> _Exercise directions_
Only one stretch of the data below is wanted: the lines from the one with "Wyoming. The storms could cause flooding" through the one with "November 2024", repeated exactly.

> _Data for this task_

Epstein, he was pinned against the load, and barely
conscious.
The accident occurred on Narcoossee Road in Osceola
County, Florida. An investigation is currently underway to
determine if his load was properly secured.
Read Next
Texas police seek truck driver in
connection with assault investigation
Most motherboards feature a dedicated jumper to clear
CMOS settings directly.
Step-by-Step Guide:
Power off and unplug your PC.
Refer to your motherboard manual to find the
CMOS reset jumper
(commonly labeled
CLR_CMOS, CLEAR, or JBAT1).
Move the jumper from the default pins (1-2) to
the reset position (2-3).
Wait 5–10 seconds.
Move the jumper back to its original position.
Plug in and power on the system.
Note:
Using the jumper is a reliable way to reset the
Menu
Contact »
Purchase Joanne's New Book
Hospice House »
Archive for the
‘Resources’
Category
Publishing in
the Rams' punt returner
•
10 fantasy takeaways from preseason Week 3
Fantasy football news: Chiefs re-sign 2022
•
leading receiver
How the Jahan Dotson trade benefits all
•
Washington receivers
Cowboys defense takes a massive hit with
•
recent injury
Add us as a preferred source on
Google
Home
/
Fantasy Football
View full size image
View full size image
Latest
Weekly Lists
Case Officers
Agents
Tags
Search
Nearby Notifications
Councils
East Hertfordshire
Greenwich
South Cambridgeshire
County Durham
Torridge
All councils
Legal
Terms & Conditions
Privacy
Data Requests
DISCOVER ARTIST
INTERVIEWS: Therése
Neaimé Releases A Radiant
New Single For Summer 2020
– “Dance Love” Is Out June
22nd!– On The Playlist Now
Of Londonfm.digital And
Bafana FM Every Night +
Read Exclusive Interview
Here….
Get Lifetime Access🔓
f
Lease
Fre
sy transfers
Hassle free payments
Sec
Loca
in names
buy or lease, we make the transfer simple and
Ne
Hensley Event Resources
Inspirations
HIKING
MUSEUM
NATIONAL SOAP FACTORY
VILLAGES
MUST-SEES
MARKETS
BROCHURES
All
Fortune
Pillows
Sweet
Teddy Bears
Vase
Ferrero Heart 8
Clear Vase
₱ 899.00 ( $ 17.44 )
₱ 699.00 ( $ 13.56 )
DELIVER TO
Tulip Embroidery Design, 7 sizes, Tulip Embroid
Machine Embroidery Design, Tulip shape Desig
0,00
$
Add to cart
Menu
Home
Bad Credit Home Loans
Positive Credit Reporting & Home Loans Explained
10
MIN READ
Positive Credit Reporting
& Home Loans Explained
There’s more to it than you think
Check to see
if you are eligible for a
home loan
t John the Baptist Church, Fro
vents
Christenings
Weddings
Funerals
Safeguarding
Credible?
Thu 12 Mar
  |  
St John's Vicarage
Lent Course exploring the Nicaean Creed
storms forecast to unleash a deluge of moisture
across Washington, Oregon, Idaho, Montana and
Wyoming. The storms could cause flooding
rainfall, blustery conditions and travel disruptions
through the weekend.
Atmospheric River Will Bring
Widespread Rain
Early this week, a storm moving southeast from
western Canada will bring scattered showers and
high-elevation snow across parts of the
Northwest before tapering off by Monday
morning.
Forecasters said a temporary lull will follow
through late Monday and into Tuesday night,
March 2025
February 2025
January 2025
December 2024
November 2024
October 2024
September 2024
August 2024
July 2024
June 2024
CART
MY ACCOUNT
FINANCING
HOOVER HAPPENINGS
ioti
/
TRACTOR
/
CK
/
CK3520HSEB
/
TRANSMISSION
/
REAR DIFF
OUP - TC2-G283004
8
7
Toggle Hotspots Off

> _Answer for the task_
Wyoming. The storms could cause flooding
rainfall, blustery conditions and travel disruptions
through the weekend.
Atmospheric River Will Bring
Widespread Rain
Early this week, a storm moving southeast from
western Canada will bring scattered showers and
high-elevation snow across parts of the
Northwest before tapering off by Monday
morning.
Forecasters said a temporary lull will follow
through late Monday and into Tuesday night,
March 2025
February 2025
January 2025
December 2024
November 2024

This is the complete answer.